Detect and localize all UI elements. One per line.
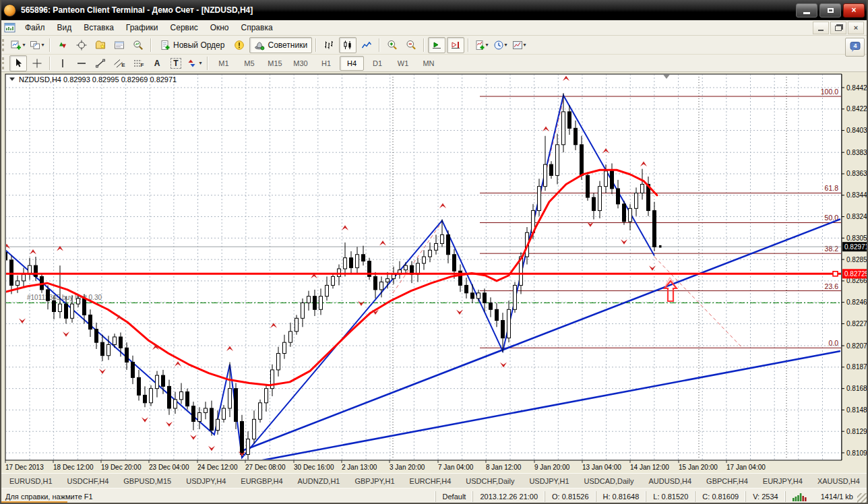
expert-advisors-button[interactable]: Советники <box>249 37 312 53</box>
tab-usdchfdaily[interactable]: USDCHF,Daily <box>458 475 522 488</box>
chart-area[interactable]: 0.023.638.250.061.8100.0#10112345 buy li… <box>0 72 868 473</box>
data-window-button[interactable] <box>73 37 90 53</box>
trendline-icon <box>95 58 106 69</box>
fibonacci-tool-button[interactable]: F <box>129 55 147 71</box>
timeframe-h4[interactable]: H4 <box>340 56 364 71</box>
indicators-button[interactable]: ▾ <box>472 37 490 53</box>
tab-usdchfh4[interactable]: USDCHF,H4 <box>60 475 117 488</box>
tab-eurgbph4[interactable]: EURGBP,H4 <box>233 475 290 488</box>
timeframe-d1[interactable]: D1 <box>365 56 390 71</box>
new-order-button[interactable]: Новый Ордер <box>155 37 229 53</box>
toolbar-grip[interactable] <box>2 57 6 69</box>
cursor-tool-button[interactable] <box>9 55 27 71</box>
tab-eurjpyh4[interactable]: EURJPY,H4 <box>755 475 810 488</box>
strategy-tester-button[interactable] <box>129 37 147 53</box>
menu-item-справка[interactable]: Справка <box>235 21 279 34</box>
arrows-tool-button[interactable]: ▾ <box>186 55 204 71</box>
line-chart-button[interactable] <box>358 37 375 53</box>
bar-chart-button[interactable] <box>320 37 338 53</box>
crosshair-icon <box>32 58 42 69</box>
chart-restore-button[interactable] <box>830 22 846 34</box>
status-bar: Для справки, нажмите F1 Default 2013.12.… <box>0 488 868 504</box>
new-chart-button[interactable]: ▾ <box>9 37 27 53</box>
svg-text:0.81680: 0.81680 <box>846 385 868 392</box>
text-label-tool-button[interactable]: T <box>167 55 185 71</box>
resize-grip[interactable] <box>857 493 867 503</box>
tab-gbpusdm15[interactable]: GBPUSD,M15 <box>116 475 179 488</box>
channel-tool-button[interactable]: E <box>111 55 128 71</box>
menu-item-окно[interactable]: Окно <box>204 21 235 34</box>
status-open: O: 0.81526 <box>545 491 595 502</box>
last-close-dot <box>659 245 662 248</box>
tab-audusdh4[interactable]: AUDUSD,H4 <box>642 475 700 488</box>
zoom-out-button[interactable] <box>402 37 420 53</box>
mdi-minimize-icon <box>818 30 824 31</box>
minimize-icon <box>803 12 810 14</box>
auto-scroll-button[interactable] <box>428 37 445 53</box>
window-maximize-button[interactable] <box>819 3 841 18</box>
price-axis[interactable]: 0.844200.842250.840300.838300.836350.834… <box>842 72 868 473</box>
crosshair-tool-button[interactable] <box>28 55 46 71</box>
chart-close-button[interactable]: × <box>848 22 864 34</box>
toolbar-grip[interactable] <box>2 39 6 51</box>
tab-usdjpyh4[interactable]: USDJPY,H4 <box>179 475 233 488</box>
status-profile[interactable]: Default <box>435 491 473 502</box>
timeframe-w1[interactable]: W1 <box>391 56 415 71</box>
timeframe-m1[interactable]: M1 <box>212 56 236 71</box>
chevron-down-icon: ▾ <box>199 60 202 66</box>
chart-legend[interactable]: NZDUSD,H4 0.82993 0.82995 0.82969 0.8297… <box>9 75 177 84</box>
menu-item-графики[interactable]: Графики <box>120 21 164 34</box>
svg-text:15 Jan 20:00: 15 Jan 20:00 <box>679 464 718 471</box>
price-chart[interactable]: 0.023.638.250.061.8100.0#10112345 buy li… <box>0 72 868 473</box>
svg-text:0.82855: 0.82855 <box>846 256 868 263</box>
timeframe-m5[interactable]: M5 <box>237 56 261 71</box>
trendline-tool-button[interactable] <box>92 55 109 71</box>
profiles-button[interactable]: ▾ <box>28 37 46 53</box>
menu-item-файл[interactable]: Файл <box>19 21 51 34</box>
window-minimize-button[interactable] <box>796 3 817 18</box>
tab-usdcaddaily[interactable]: USDCAD,Daily <box>577 475 642 488</box>
status-candle-time: 2013.12.26 21:00 <box>472 491 545 502</box>
timeframe-h1[interactable]: H1 <box>314 56 338 71</box>
navigator-button[interactable] <box>92 37 109 53</box>
window-close-button[interactable]: × <box>843 3 865 18</box>
menu-item-вставка[interactable]: Вставка <box>78 21 120 34</box>
tab-eurchfh4[interactable]: EURCHF,H4 <box>402 475 459 488</box>
terminal-button[interactable] <box>111 37 128 53</box>
tab-xauusdh4[interactable]: XAUUSD,H4 <box>810 475 867 488</box>
tab-audnzdh1[interactable]: AUDNZD,H1 <box>290 475 348 488</box>
svg-text:23.6: 23.6 <box>825 282 839 290</box>
menu-item-сервис[interactable]: Сервис <box>164 21 204 34</box>
tab-gbpchfh4[interactable]: GBPCHF,H4 <box>699 475 755 488</box>
window-title: 565896: Panteon Client Terminal - Демо С… <box>21 5 794 15</box>
chart-minimize-button[interactable] <box>813 22 829 34</box>
important-button[interactable] <box>230 37 248 53</box>
periods-button[interactable]: ▾ <box>491 37 509 53</box>
candlestick-chart-button[interactable] <box>339 37 356 53</box>
chart-shift-button[interactable] <box>447 37 464 53</box>
menu-item-вид[interactable]: Вид <box>51 21 78 34</box>
chart-shift-icon <box>450 40 461 51</box>
text-label-tool-label: T <box>170 58 181 69</box>
svg-text:100.0: 100.0 <box>821 88 838 96</box>
horizontal-line-tool-button[interactable] <box>73 55 90 71</box>
status-help-text: Для справки, нажмите F1 <box>0 491 435 502</box>
tab-gbpjpyh1[interactable]: GBPJPY,H1 <box>347 475 402 488</box>
crosshair-target-icon <box>76 40 87 51</box>
community-badge-button[interactable]: 4 <box>845 38 865 57</box>
templates-button[interactable]: ▾ <box>510 37 528 53</box>
vertical-line-tool-button[interactable] <box>54 55 71 71</box>
time-axis[interactable]: 17 Dec 201318 Dec 12:0019 Dec 20:0023 De… <box>0 460 868 472</box>
market-watch-button[interactable] <box>54 37 71 53</box>
svg-text:0.0: 0.0 <box>828 339 838 347</box>
text-tool-button[interactable]: A <box>148 55 166 71</box>
toolbar-separator <box>379 38 380 52</box>
timeframe-mn[interactable]: MN <box>416 56 441 71</box>
tab-usdjpyh1[interactable]: USDJPY,H1 <box>522 475 576 488</box>
svg-text:23 Dec 04:00: 23 Dec 04:00 <box>149 464 189 471</box>
menu-items: ФайлВидВставкаГрафикиСервисОкноСправка <box>19 21 279 34</box>
timeframe-m30[interactable]: M30 <box>288 56 313 71</box>
zoom-in-button[interactable] <box>383 37 401 53</box>
tab-eurusdh1[interactable]: EURUSD,H1 <box>2 475 60 488</box>
timeframe-m15[interactable]: M15 <box>263 56 287 71</box>
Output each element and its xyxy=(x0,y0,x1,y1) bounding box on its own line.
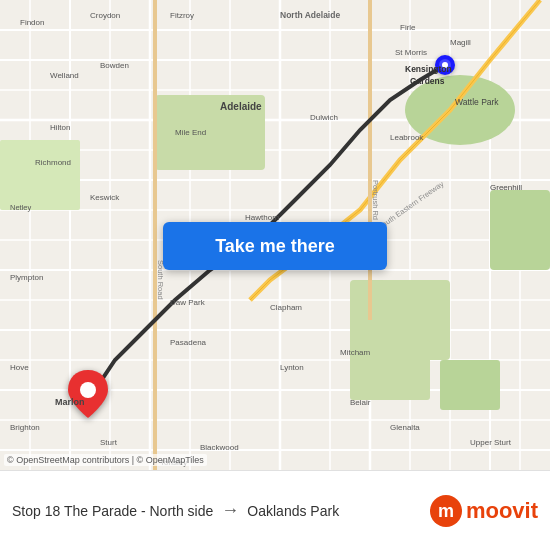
route-display: Stop 18 The Parade - North side → Oaklan… xyxy=(12,500,430,521)
svg-text:Greenhill: Greenhill xyxy=(490,183,522,192)
svg-text:Blackwood: Blackwood xyxy=(200,443,239,452)
svg-text:m: m xyxy=(438,501,454,521)
svg-text:Clapham: Clapham xyxy=(270,303,302,312)
map-container: Findon Croydon Fitzroy North Adelaide Fi… xyxy=(0,0,550,470)
svg-text:Mitcham: Mitcham xyxy=(340,348,371,357)
svg-text:Upper Sturt: Upper Sturt xyxy=(470,438,512,447)
svg-text:Portrush Rd: Portrush Rd xyxy=(371,180,380,220)
svg-rect-35 xyxy=(440,360,500,410)
svg-text:Bowden: Bowden xyxy=(100,61,129,70)
svg-text:Firle: Firle xyxy=(400,23,416,32)
svg-text:Magill: Magill xyxy=(450,38,471,47)
moovit-logo: m moovit xyxy=(430,495,538,527)
svg-text:Fitzroy: Fitzroy xyxy=(170,11,194,20)
take-me-there-button[interactable]: Take me there xyxy=(163,222,387,270)
svg-text:Brighton: Brighton xyxy=(10,423,40,432)
svg-text:North Adelaide: North Adelaide xyxy=(280,10,340,20)
svg-text:Wattle Park: Wattle Park xyxy=(455,97,499,107)
svg-point-40 xyxy=(80,382,96,398)
svg-text:Netley: Netley xyxy=(10,203,32,212)
svg-text:Glenalta: Glenalta xyxy=(390,423,420,432)
to-label: Oaklands Park xyxy=(247,503,339,519)
svg-text:Adelaide: Adelaide xyxy=(220,101,262,112)
footer-route-info: Stop 18 The Parade - North side → Oaklan… xyxy=(12,500,430,521)
svg-text:Hawthorn: Hawthorn xyxy=(245,213,279,222)
svg-text:Kensington: Kensington xyxy=(405,64,452,74)
svg-text:Leabrook: Leabrook xyxy=(390,133,424,142)
svg-text:Plympton: Plympton xyxy=(10,273,43,282)
svg-rect-33 xyxy=(0,140,80,210)
svg-text:Sturt: Sturt xyxy=(100,438,118,447)
svg-text:St Morris: St Morris xyxy=(395,48,427,57)
svg-text:Croydon: Croydon xyxy=(90,11,120,20)
moovit-logo-icon: m xyxy=(430,495,462,527)
map-attribution: © OpenStreetMap contributors | © OpenMap… xyxy=(4,454,207,466)
svg-text:Pasadena: Pasadena xyxy=(170,338,207,347)
svg-text:Keswick: Keswick xyxy=(90,193,120,202)
svg-text:Gardens: Gardens xyxy=(410,76,445,86)
svg-text:Mile End: Mile End xyxy=(175,128,206,137)
moovit-text: moovit xyxy=(466,498,538,524)
svg-text:Findon: Findon xyxy=(20,18,44,27)
svg-text:Belair: Belair xyxy=(350,398,371,407)
from-label: Stop 18 The Parade - North side xyxy=(12,503,213,519)
arrow-icon: → xyxy=(221,500,239,521)
svg-text:Lynton: Lynton xyxy=(280,363,304,372)
svg-text:Hove: Hove xyxy=(10,363,29,372)
svg-text:Richmond: Richmond xyxy=(35,158,71,167)
svg-text:Dulwich: Dulwich xyxy=(310,113,338,122)
svg-text:Daw Park: Daw Park xyxy=(170,298,206,307)
footer: Stop 18 The Parade - North side → Oaklan… xyxy=(0,470,550,550)
svg-text:Welland: Welland xyxy=(50,71,79,80)
svg-text:Marlon: Marlon xyxy=(55,397,85,407)
svg-rect-31 xyxy=(490,190,550,270)
svg-text:Hilton: Hilton xyxy=(50,123,70,132)
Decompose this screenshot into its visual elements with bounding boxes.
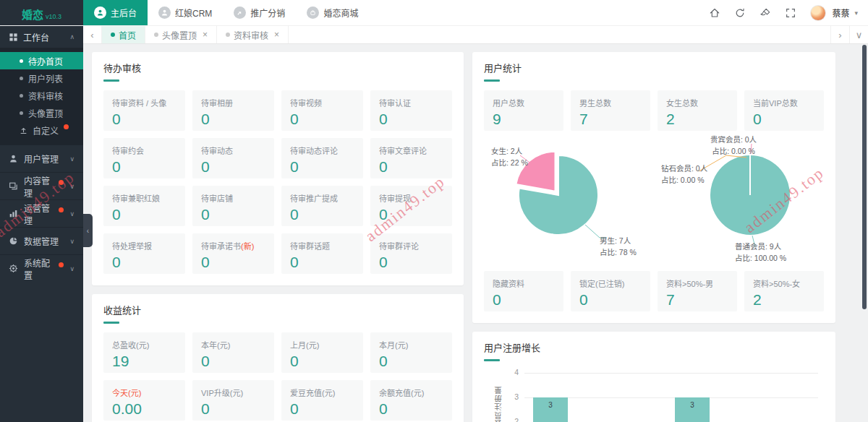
bar-value-label: 3: [675, 401, 710, 409]
stat-label: 上月(元): [290, 339, 354, 350]
notification-badge: [59, 180, 64, 185]
todo-cards-grid: 待审资料 / 头像 0 待审相册 0 待审视频 0: [103, 90, 452, 274]
stat-value: 0: [379, 206, 443, 223]
page-tabbar: ‹ 首页 头像置顶 × 资料审核 × › ∨: [83, 26, 868, 44]
nav-main-backend[interactable]: 主后台: [83, 0, 148, 25]
stat-label: 本年(元): [201, 339, 265, 350]
chevron-down-icon: ∨: [69, 265, 75, 272]
sidebar-item-avatar-top[interactable]: 头像置顶: [0, 104, 83, 121]
stat-value: 0: [112, 206, 176, 223]
sidebar-item-operations-management[interactable]: 运营管理 ∨: [0, 199, 83, 227]
stat-value: 7: [666, 291, 728, 308]
notification-badge: [59, 262, 64, 267]
stat-value: 2: [753, 291, 815, 308]
stat-card: 资料>50%-男 7: [658, 271, 737, 311]
bullet-icon: [20, 77, 23, 80]
stat-label: 待审视频: [290, 97, 354, 108]
y-axis-label: 近10天 会员注册量: [493, 386, 503, 422]
y-axis-tick: 2: [503, 417, 519, 422]
nav-label: 婚恋商城: [323, 7, 358, 19]
vertical-scrollbar[interactable]: [862, 45, 867, 309]
user-avatar[interactable]: [810, 5, 826, 21]
stat-label: 爱豆充值(元): [290, 387, 354, 398]
stat-value: 0: [379, 111, 443, 127]
stat-value: 0: [112, 158, 176, 175]
registration-bar-chart: 近10天 会员注册量 323 432: [484, 370, 824, 422]
stat-label: 当前VIP总数: [753, 97, 815, 108]
bar-chart-icon: [9, 209, 18, 218]
sidebar-item-content-management[interactable]: 内容管理 ∨: [0, 172, 83, 199]
pie-label-male: 男生: 7人 占比: 78 %: [600, 235, 637, 259]
sidebar-item-custom[interactable]: 自定义: [0, 121, 83, 139]
stat-value: 0: [379, 158, 443, 175]
username[interactable]: 蔡蔡: [832, 7, 849, 19]
grid-icon: [9, 33, 18, 42]
user-menu-caret-icon[interactable]: ▾: [854, 9, 858, 17]
stat-card: 女生总数 2: [658, 90, 737, 131]
nav-label: 推广分销: [250, 7, 285, 19]
stat-label: 待审相册: [201, 97, 265, 108]
user-icon: [9, 154, 18, 163]
distribution-icon: [234, 7, 246, 19]
tab-avatar-top[interactable]: 头像置顶 ×: [145, 26, 217, 43]
stat-label: 待审动态评论: [290, 145, 354, 156]
sidebar-item-data-management[interactable]: 数据管理 ∨: [0, 227, 83, 254]
stat-value: 0: [290, 400, 354, 417]
close-icon[interactable]: ×: [274, 30, 279, 40]
nav-distribution[interactable]: 推广分销: [223, 0, 296, 25]
gridline: [524, 373, 818, 374]
home-icon[interactable]: [709, 7, 720, 19]
stat-card: 用户总数 9: [484, 90, 563, 131]
sidebar-item-label: 系统配置: [24, 257, 53, 281]
stat-card: 锁定(已注销) 0: [571, 271, 650, 311]
main-content: 待办审核 待审资料 / 头像 0 待审相册 0: [83, 44, 868, 422]
stat-card: VIP升级(元) 0: [192, 380, 274, 421]
sidebar-item-user-management[interactable]: 用户管理 ∨: [0, 145, 83, 172]
tab-dot-icon: [154, 33, 158, 37]
stat-card: 隐藏资料 0: [484, 271, 563, 311]
tabs-scroll-right[interactable]: ›: [830, 26, 849, 43]
stat-card: 总盈收(元) 19: [103, 332, 185, 373]
sidebar-group-workbench[interactable]: 工作台 ∧: [0, 26, 83, 48]
nav-crm[interactable]: 红娘CRM: [148, 0, 223, 25]
sidebar-item-todo-home[interactable]: 待办首页: [0, 52, 83, 69]
refresh-icon[interactable]: [734, 7, 746, 19]
nav-label: 红娘CRM: [175, 7, 212, 19]
member-pie-chart: 贵宾会员: 0人 占比: 0.00 % 钻石会员: 0人 占比: 0.00 % …: [654, 134, 824, 264]
pie-label-normal-member: 普通会员: 9人 占比: 100.00 %: [735, 241, 786, 264]
sidebar-group-label: 工作台: [23, 31, 49, 43]
stat-value: 0: [379, 254, 443, 270]
sidebar-item-user-list[interactable]: 用户列表: [0, 69, 83, 87]
stat-value: 0: [379, 400, 443, 417]
sidebar-collapse-handle[interactable]: ‹: [83, 214, 93, 247]
chevron-down-icon: ∨: [69, 183, 75, 190]
notification-badge: [59, 207, 64, 212]
stat-label: 余额充值(元): [379, 387, 443, 398]
stat-value: 0: [201, 206, 265, 223]
stat-label: 待审文章评论: [379, 145, 443, 156]
stat-value: 7: [579, 111, 642, 127]
sidebar-item-profile-review[interactable]: 资料审核: [0, 87, 83, 104]
stat-value: 0: [201, 111, 265, 127]
stat-label: 男生总数: [579, 97, 642, 108]
clear-cache-icon[interactable]: [760, 7, 771, 19]
sidebar-item-label: 内容管理: [24, 174, 53, 199]
close-icon[interactable]: ×: [203, 30, 208, 40]
sidebar-item-system-config[interactable]: 系统配置 ∨: [0, 254, 83, 282]
tab-home[interactable]: 首页: [102, 26, 145, 43]
user-stats-panel: 用户统计 用户总数 9 男生总数 7: [472, 52, 835, 323]
right-column: 用户统计 用户总数 9 男生总数 7: [472, 52, 835, 422]
pie-label-vip-member: 贵宾会员: 0人 占比: 0.00 %: [690, 134, 777, 158]
stat-label: 待审店铺: [201, 192, 265, 204]
tabs-scroll-left[interactable]: ‹: [83, 26, 102, 43]
stat-label: 待审约会: [112, 145, 176, 156]
tab-profile-review[interactable]: 资料审核 ×: [217, 26, 289, 43]
fullscreen-icon[interactable]: [785, 7, 796, 19]
nav-mall[interactable]: 婚恋商城: [296, 0, 369, 25]
stat-card: 待审文章评论 0: [370, 138, 452, 178]
tabs-menu-toggle[interactable]: ∨: [849, 26, 868, 43]
stat-label: 待审群评论: [379, 240, 443, 251]
sidebar-item-label: 数据管理: [24, 235, 59, 247]
stat-value: 0: [201, 353, 265, 369]
tab-dot-icon: [226, 33, 230, 37]
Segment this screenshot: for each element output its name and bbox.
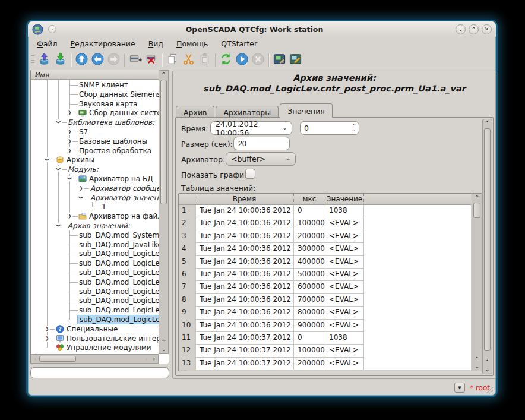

> _WORK INSTRUCTION_:
Take every line from the listing above that includes the word "chevron" and copy it.

> _EXERCISE ANSWER_:
chevron-down-icon: ▾ <box>199 60 202 66</box>
chevron-down-icon: ∨: [69, 265, 75, 272]
chevron-down-icon: ∨: [69, 183, 75, 190]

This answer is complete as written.